The Cuban chorizo grilling from down the block, the melting cheese coming from just about every open storefront. The onions, and the peppers, and the hint of some fresher herbier flavors. They smell like nighttime and cold beer and sandals and chlorine drenched water from the fountain illuminating your pale ankles with the lights from the bottom of the fountain, which only further confuse your already blurry vision. These are the heavy smells. The ones that you don’t need to guess about. These are the ones that can be determined with one hundred percent proximity and certainty. These are the smells you go to bed with.
But then it starts raining. Down it drips, and clips my bangs, and the top of my dome. Then it runs down sprinting, sprinting, sprinting, bringing spring time into real time. Then it’s all rag time baby, and people are going nuts. Some are dancing. Some are running. All are reacting. Except for me. The smells are gone. Johnny’s gone. “Hurry the fuck up,” he shouts. He’s running to his piece of shit. I wait there. I smell pavement, and street pebbles, and it’s black and there’s an obvious chemical aspect to all of this. No weight involved, no feeling too it, no tambour, or sound of any kind- just scampering- just giggling. Just the acid on the tips of these rain drops. How did I not smell this coming? How did I not recognize this before hand?
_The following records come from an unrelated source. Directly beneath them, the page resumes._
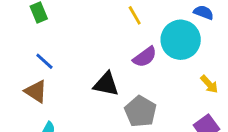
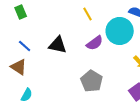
black triangle: (106, 84) -> (58, 45), moved

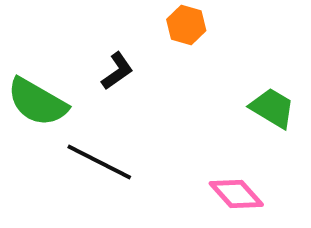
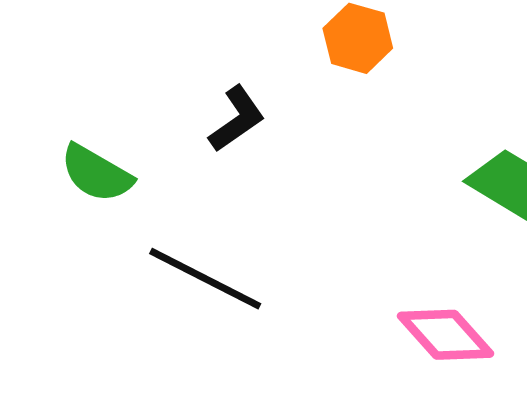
green semicircle: (37, 102) -> (96, 173), size x0.7

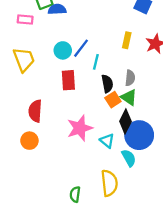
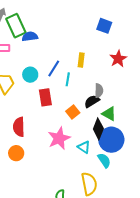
yellow rectangle: (127, 40) -> (81, 60), moved
cyan circle: (63, 50) -> (30, 75), moved
black semicircle: (107, 84) -> (92, 101), moved, turned -105
green triangle: (129, 97) -> (109, 114), moved
orange square: (113, 100) -> (73, 112), moved

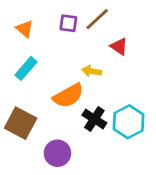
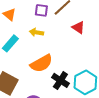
yellow arrow: (92, 71) -> (36, 32), moved

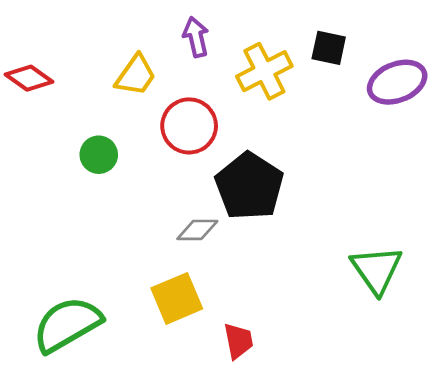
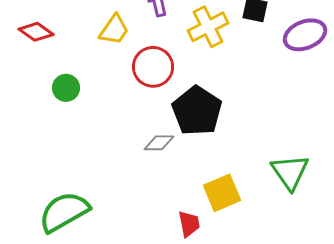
green circle: (99, 155) -> (66, 88), moved
yellow square: (177, 298) -> (222, 193), moved

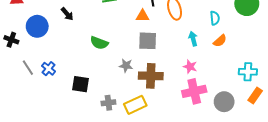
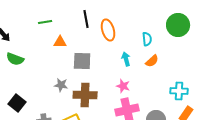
orange triangle: (143, 16) -> (60, 42), moved
green semicircle: (99, 43) -> (15, 59), moved
black square: (81, 84) -> (17, 103), turned 30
This is the smell. This is what I couldn’t identify before. Now I remember candles, and salty wet tee shirts that grip my abs and chest and which ask to be chewed on.
Johnny shouts at me, “I’m leaving you dude. I’m not trying to get wet out here. Damn it Jimmy, never mind, come help me!” His windows were down and they’re jammed now as he tries to roll them up. I run to help him. We get them up. We get in the car. There are food wrappers everywhere. Sand in the seats. Cassettes line the dashboard. We bottom out over three speed humps as we pull away out of town. I roll down the window. The rain has slowed to a dull pitter-patter. With the streets wet, my arm gets splashed as we roll through puddles. The streets glimmer when we pass over oil slicks, and we get onto the highway. “You have to be home at any time?” Johnny asks. I don’t. We have nowhere to go. Nothing to do. No plans. “You mind just driving then?” I don’t. We pass by oil refineries, we pass by farms, and we pass by America and all of its great wontedness. We pass by all of New Jersey, and we roll into New York City. Johnny puts in Simon and Garfunkel. The trip in and out of the city takes us thirty minutes. We only went ten blocks up and five across in the city. Traffic.
We had traveled forty miles just to turn around. Johnny drops me off at my house. It’s three o’clock in the morning. We had been cracking each other up the whole night. Singing. Ripping through butts. He cranked the crackling speakers when, “America,” came on. We roared. “Counting the cars on the NEW JERSEY TURNPIKE, WE’VE ALL GONE TO LOOK FOR AMERICA.” In the driveway he grabs my arm, before I’m able to get out. “You smell that?” he asks. I don’t at first. Then I hear him giggling. His face looks like it stalled out. Then it hits me. The sound comes first. Then I get it- right in the face. Then the smell comes too. It’s vile. Putrid. It’s a fart that’s got weight, it’s got tambour, it’s got texture. I can touch it, I can taste it. “Smells like America,” he says. I laugh. But whenever I smell that fart again I know it will smell like tonight. I close the car door behind me. I still feel Johnny’s hand on my arm even though he’s pulled away. The rain has stopped.
I get to the garage door. The rubber buttons on the touch pad door opener feel like spider webs, and bee stings, and tears. Every time after this they’ll feel and smell like far away fires, and farts, and nighttime. They’ll sound like Johnny’s “Cuccaroacha” car horn, and giggling. Never all at once, though. Never with any sense of entirety, or romance, or completion, and that’s what gets me.